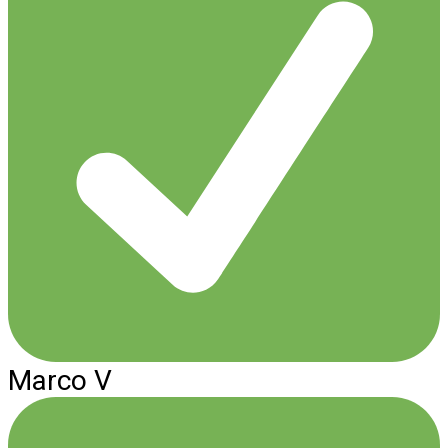
Marco V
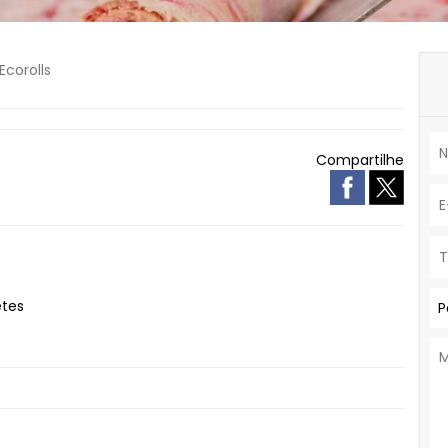
Ecorolls
Compartilhe
tes
P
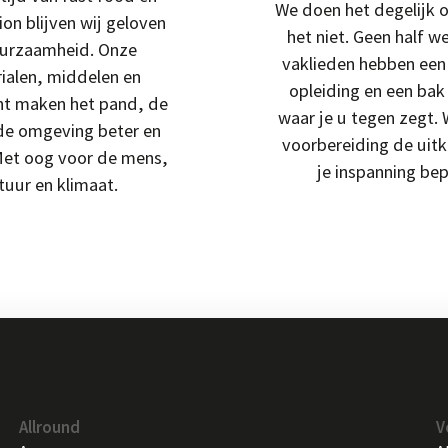
We doen het degelijk 
ion blijven wij geloven
het niet. Geen half w
uurzaamheid. Onze
vaklieden hebben ee
ialen, middelen en
opleiding en een bak
t maken het pand, de
waar je u tegen zegt.
 de omgeving beter en
voorbereiding de uit
Met oog voor de mens,
je inspanning bep
tuur en klimaat.
Allround
V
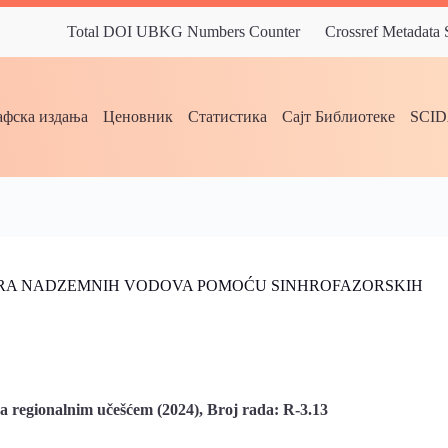
Total DOI UBKG Numbers Counter
Crossref Metadata
фска издања
Ценовник
Статистика
Сајт Библиотеке
SCI
ARA NADZEMNIH VODOVA POMOĆU SINHROFAZORSKIH
sa regionalnim učešćem (2024), Broj rada: R-3.13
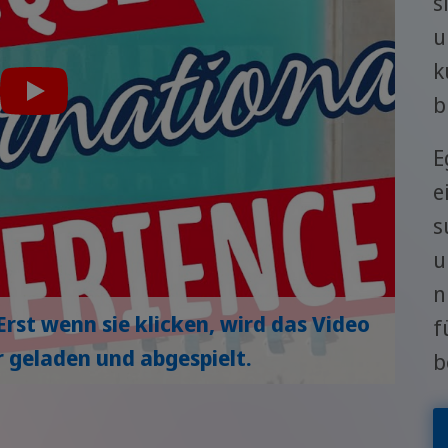
s
u
k
b
E
e
s
u
n
Erst wenn sie klicken, wird das Video
f
 geladen und abgespielt.
b
W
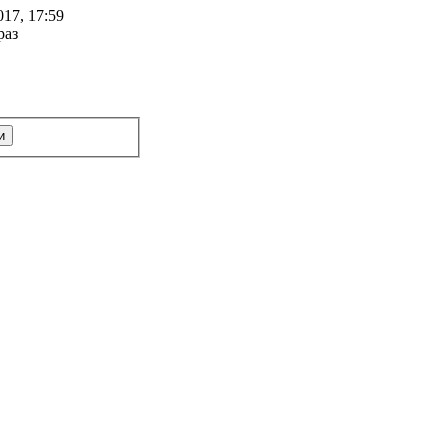
17, 17:59
раз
_ _ _ _ _
• Assignment:
Please return the records as they stand, word for word, with no pictures.

• Your response:
Marco V
Ecorolls
Compartilhe
tes
P
We doen het degelijk 
ion blijven wij geloven
het niet. Geen half w
uurzaamheid. Onze
vaklieden hebben ee
ialen, middelen en
opleiding en een bak
t maken het pand, de
waar je u tegen zegt.
 de omgeving beter en
voorbereiding de uit
Met oog voor de mens,
je inspanning bep
tuur en klimaat.
Allround
V
Total DOI UBKG Numbers Counter
Crossref Metadata
фска издања
Ценовник
Статистика
Сајт Библиотеке
SCI
ARA NADZEMNIH VODOVA POMOĆU SINHROFAZORSKIH
sa regionalnim učešćem (2024), Broj rada: R-3.13
s
u
k
b
E
e
s
u
n
Erst wenn sie klicken, wird das Video
f
 geladen und abgespielt.
b
W
17, 17:59
раз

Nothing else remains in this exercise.